The types of graphs you can use depend on the type of data you collect.
- Qualitative data can be demonstrated using bar graphs (where each category is displayed by the height of a bar on the graph) or pie charts (where each category is displayed by the size of a sector of circle).
- Quantitative data can be demonstrated using histograms or boxplots. These graphs both use a number line as one of the axes in a graphical display. However, these graph types summarize and display data in different ways. A histogram creates equally-sized groups, and displays the frequencies of each group as bars growing up out of the number line (a specialized type of bar graph). A box plot is a way to visually describe the 5-number summary.
Exercises: Try these!
Part 1: Summary Statistics Vocabulary – Investigating Histograms
Part 2: Summary Statistics Vocabulary – Investigating Boxplots
Part 3: Summary Statistics Vocabulary – Working with Graphs (Mixed Types)
calculating statistical summaries
Technology makes it easy to find statistical summaries. I like to use the Desmos graphing calculator application (available as a phone app or at http://www.desmos.com/calculator). NOTE: this is a different version of Desmos than the scientific calculator I have been using up to this point. Be sure to use this new website and/or download the new app.
First you need to report your data list. Give your list a name (I like to use “A” or “B”). We can define our data list in this format:
A=[_, _, _]
When you are done, Desmos will tell you you have a __-element list. This is a way to verify that you have included all of the data points.
Some cautions:
- Capitalization matters when naming your data list. You need to be consistent.
- The list needs to be enclosed specifically in square brackets [ ]. Otherwise, Desmos will not recognize it as a list.
- The list does NOT need to be in order from smallest to biggest. Desmos will work fine doing calculations on out-of-order lists.
- Your data points need to be separated by commas. Be aware that this means you need to enter large numbers without commas or Desmos will count them as separate numbers. For example, write one million as 1000000. If you write it as 1,000,000 then Desmos will count that as three different numbers (a 1 and two 0s).
Once you have your list, you can use the following functions:
Desmos Numerical Statistical Summaries
- mean(A) to find the mean of your list, A.
- median(A) to find the median of your list, A.
- stats(A) to find the 5-number summary of your list, A. This includes the minimum, Q1, median, Q3, and maximum of your data set.
- stdev(A) to find the standard deviation of your list, A.
(note: Desmos will not directly calculate the range or the IQR. But those are simple subtractions once you have your 5-number summary identified)

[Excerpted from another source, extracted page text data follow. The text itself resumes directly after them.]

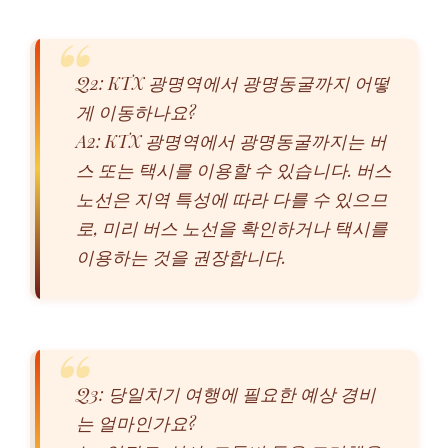
Q2: KTX 광명역에서 광명동굴까지 어떻
게 이동하나요?
A2: KTX 광명역에서 광명동굴까지는 버
스 또는 택시를 이용할 수 있습니다. 버스
노선은 지역 특성에 따라 다를 수 있으므
로, 미리 버스 노선을 확인하거나 택시를
이용하는 것을 권장합니다.
Q3: 당일치기 여행에 필요한 예상 경비
는 얼마인가요?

I recommend watching the following video to walk you through these processes so you can see what things look like: Using Desmos to Calculate Summary Statistics (9 minutes 20 seconds)
creating data visualizations
Once you have entered your data list, Desmos will even draw graphs for you!
You can create boxplots by using the function boxplot(A).
You can create histograms by using the function histogram (A, __). After the comma you want to declare what you want your number line to count by. This will be the width/grouping of your bars. You may want to count by 5s, or 10s, or even 1,000s depending on how large your data values are. I recommend changing the Bin Alignment to “left”. That will match the graphs in the answer key.
Hint: next to the command line box, you will see a little magnifying glass that says: “Zoom Fit”. This will change the window to center all of your data points so your graph is visible.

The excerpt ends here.